We have done a lot of experiments and listed the positioning results of the seven trackers in different videos. And the screenshots for some sample tracking results on several sequences was shown in Fig. 2. This involved in the results of multiple environments. In the experimental results, our tracker performed well especially when other trackers were drifting. For example, in Board sequence (e.g., \(\#0036\), \(\#0069\), \(\#0119\), \(\#0276\) and \(\#0445\)), Fish sequence (e.g., \(\#0027\), \(\#0044\), \(\#0084\), \(\#0136\), \(\#0161\) and \(\#0470\)), Jumping sequence (e.g., \(\#0099\), \(\#0158\), \(\#0290\), \(\#0274\), \(\#0307\) and \(\#0313\)) and so on, our tracker can be still able to track continuously due to updating object model adaptively. In Sylvester sequence, before the No. 716 frame, all trackers can track the object well. Then, the model drifted from the tracked object in Sylvester (e.g., \(\#1148\), \(\#1259\), \(\#1259\), \(\#1276\), \(\#1317\) and \(\#1345\)), and KCF, CXT, CNT and MOSSE lost the object. In Singer2 sequence (e.g., \(\#0085\), \(\#150\), \(\#0246\), \(\#0349\) and \(\#0366\)), Skater2 sequence (e.g., \(\#0247\), \(\#0337\), \(\#0406\), \(\#0415\) and \(\#0435\)), Board sequence (e.g.,\(\#0036\), \(\#0069\), \(\#0119\), \(\#0276\), \(\#0445\)), and so on, Not only that, but in video Coke and Boy sequence (e.g., \(\#0134\), \(\#0165\), \(\#0222\), \(\#0254\) and \(\#261\)) and (e.g., \(\#0402\), \(\#0417\), \(\#551\), \(\#0557\) and \(\#593\)) have this characteristic. only ECFT can well overcome the model drift and keep a continuous tracking. In the Coke sequence, Before 134 frames, each tracker was able to track accuracy, and after about 165 frames, there was a gradual drift away from the other tracking devices we tracked. Moreover, The MOSSE, CNT and the CSK trackers started to drift early, but our algorithms have been tracking very high accuracy.

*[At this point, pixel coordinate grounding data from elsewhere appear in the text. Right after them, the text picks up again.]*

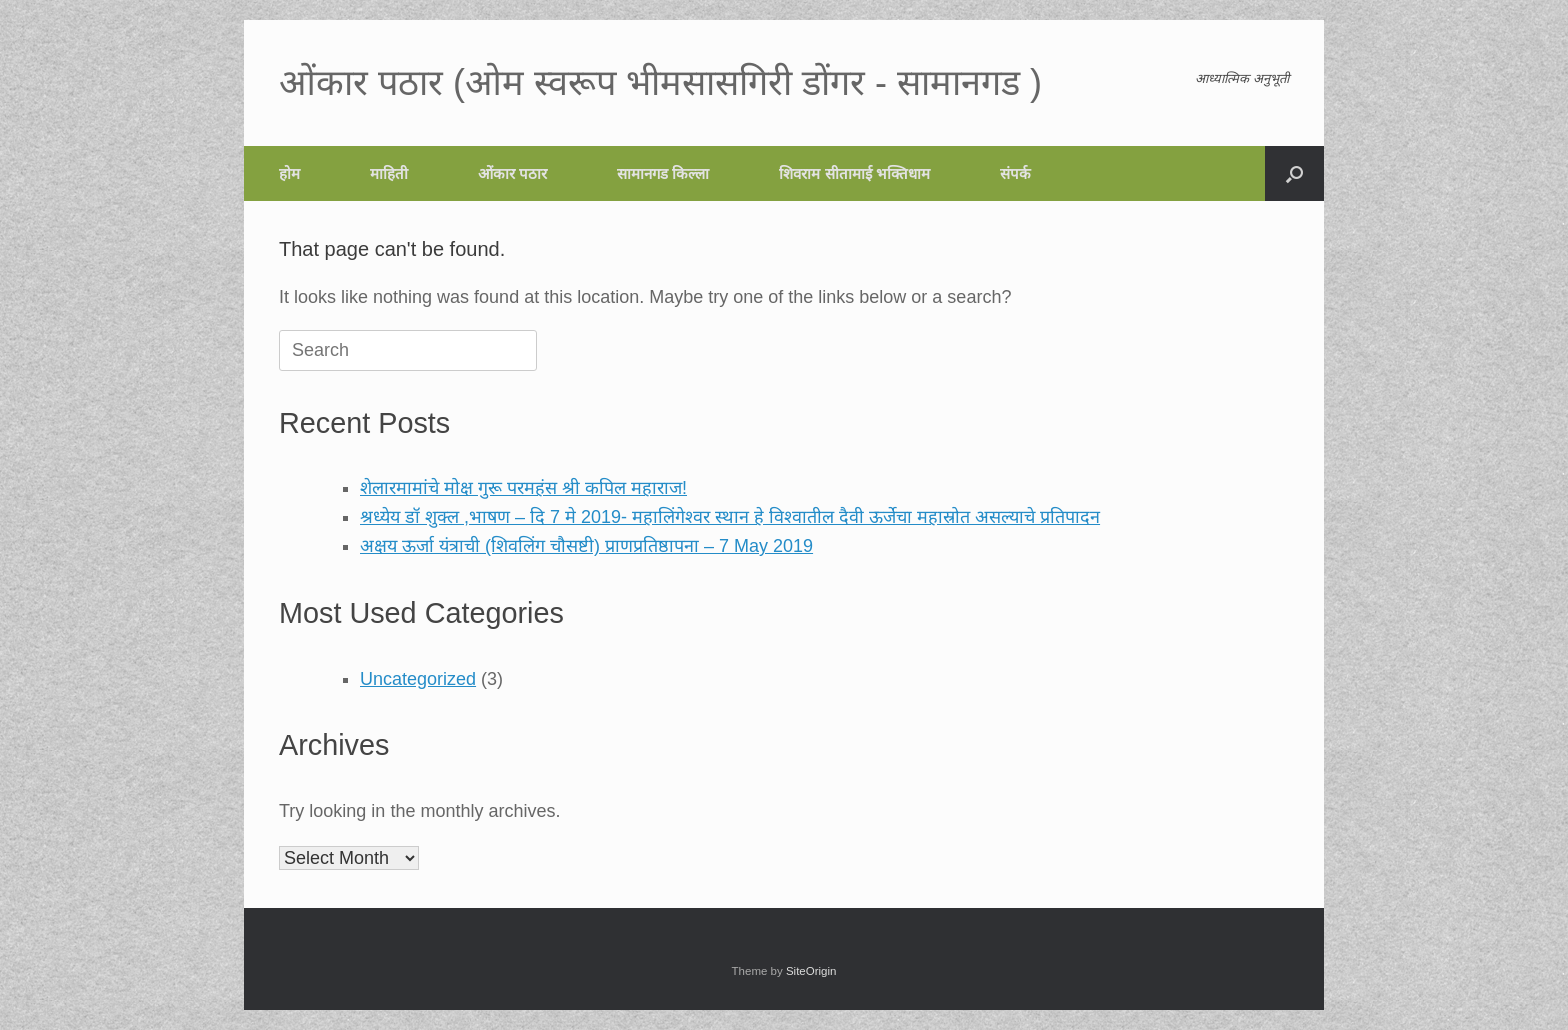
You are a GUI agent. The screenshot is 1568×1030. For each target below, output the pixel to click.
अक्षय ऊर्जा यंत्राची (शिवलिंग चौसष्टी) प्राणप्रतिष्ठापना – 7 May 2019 (586, 546)
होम (289, 173)
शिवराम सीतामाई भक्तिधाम (854, 173)
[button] (1294, 173)
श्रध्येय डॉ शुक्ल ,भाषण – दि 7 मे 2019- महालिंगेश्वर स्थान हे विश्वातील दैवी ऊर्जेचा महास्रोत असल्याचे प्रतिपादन (730, 517)
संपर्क (1015, 173)
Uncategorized (418, 679)
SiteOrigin (811, 971)
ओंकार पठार (512, 173)
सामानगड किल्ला (663, 173)
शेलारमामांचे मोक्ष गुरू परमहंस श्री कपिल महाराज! (523, 488)
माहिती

In the reference [14], Ma et al. proposed an online random fern classifier to re-detect objects in case of tracking failure,and it can realize long-term correlation tracking. This is an undeniable fact. In our method, we proposed the adaptive model updating technology, which also can realize long-term tracking. The feature of the proposed method can be well adapted to the correlation filters. For example, in Jumping sequence, the KCF tracker with a HOG feature fails after 158 frames. For the CNT tracker with deep feature, it not only processes very slowly, but the tracking success rate in Jumping sequence is very low. However, as shown in Fig. 2, our tracker can keep tracking of high accuracy all the time.

Fig. 2.
figure 2

Screenshots for some sample tracking results

5 Conclusions

In this paper, we proposed a correlation filters tracker based on two-level filtering edge feature (ECFT), improved based on KCF in the frame of correlation filters. For feature extractor, a candidate object can be represented by the edge feature vector based on two-level filtering. For model updating, an object model was updated adaptively when a current tracking result was credible. The comparative experiments of 7 trackers on 20 challenging sequences showed that the proposed ECFT tracker can perform well in terms of AUC and Precision.